### Extracted material ###
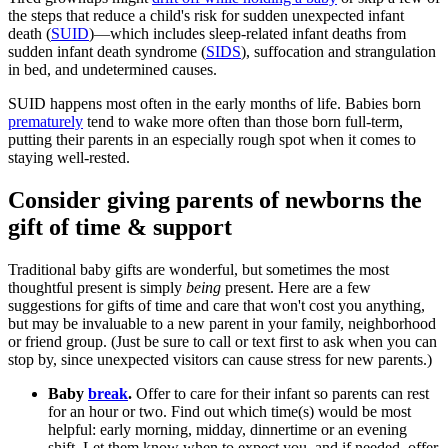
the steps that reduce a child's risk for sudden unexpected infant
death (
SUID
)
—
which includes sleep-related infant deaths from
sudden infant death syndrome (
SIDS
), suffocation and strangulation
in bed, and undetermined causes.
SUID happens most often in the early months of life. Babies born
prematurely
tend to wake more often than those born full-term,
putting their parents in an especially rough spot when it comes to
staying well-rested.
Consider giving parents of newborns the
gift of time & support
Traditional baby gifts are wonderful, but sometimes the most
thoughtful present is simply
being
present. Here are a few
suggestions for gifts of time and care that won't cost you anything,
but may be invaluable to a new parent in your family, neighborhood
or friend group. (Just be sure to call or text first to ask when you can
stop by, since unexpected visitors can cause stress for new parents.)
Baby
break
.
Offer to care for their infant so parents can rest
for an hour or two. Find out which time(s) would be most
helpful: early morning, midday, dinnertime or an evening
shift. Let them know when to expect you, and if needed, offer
###
### Extracted material ###
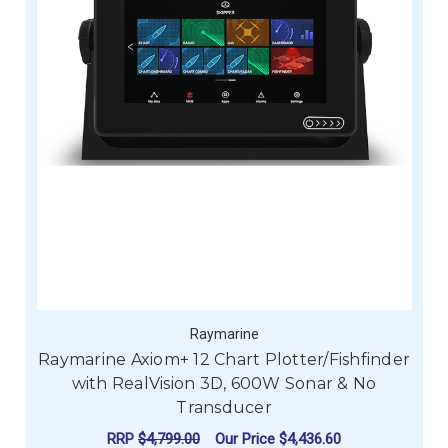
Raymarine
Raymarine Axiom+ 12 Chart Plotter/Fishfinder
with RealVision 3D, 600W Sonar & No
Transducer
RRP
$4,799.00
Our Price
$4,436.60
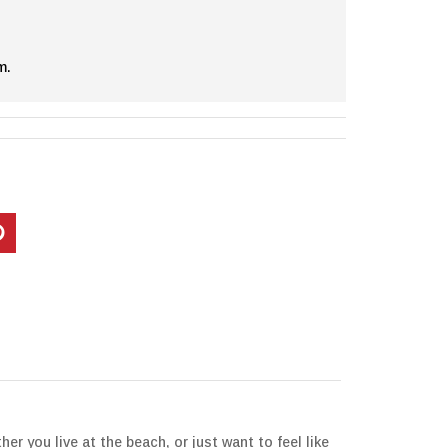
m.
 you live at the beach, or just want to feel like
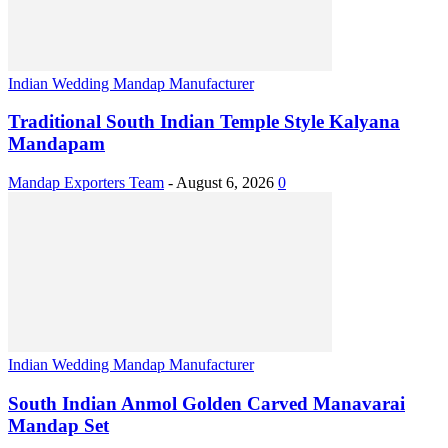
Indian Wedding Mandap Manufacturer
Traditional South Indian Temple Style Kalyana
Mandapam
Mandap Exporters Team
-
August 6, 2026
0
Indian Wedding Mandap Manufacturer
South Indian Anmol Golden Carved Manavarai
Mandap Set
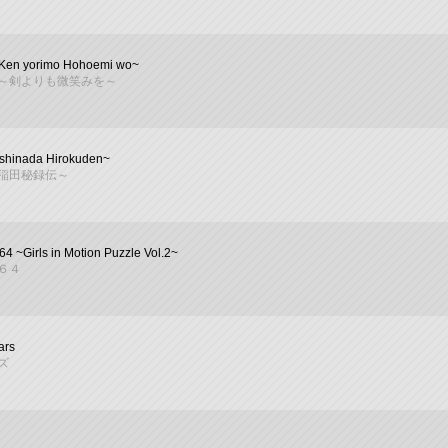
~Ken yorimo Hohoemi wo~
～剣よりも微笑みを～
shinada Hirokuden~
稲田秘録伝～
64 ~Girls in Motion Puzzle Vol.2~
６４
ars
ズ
###
The task: Search the data for the string "sudden" and copy each line where it appears.

Task answer:
the steps that reduce a child's risk for sudden unexpected infant
sudden infant death syndrome (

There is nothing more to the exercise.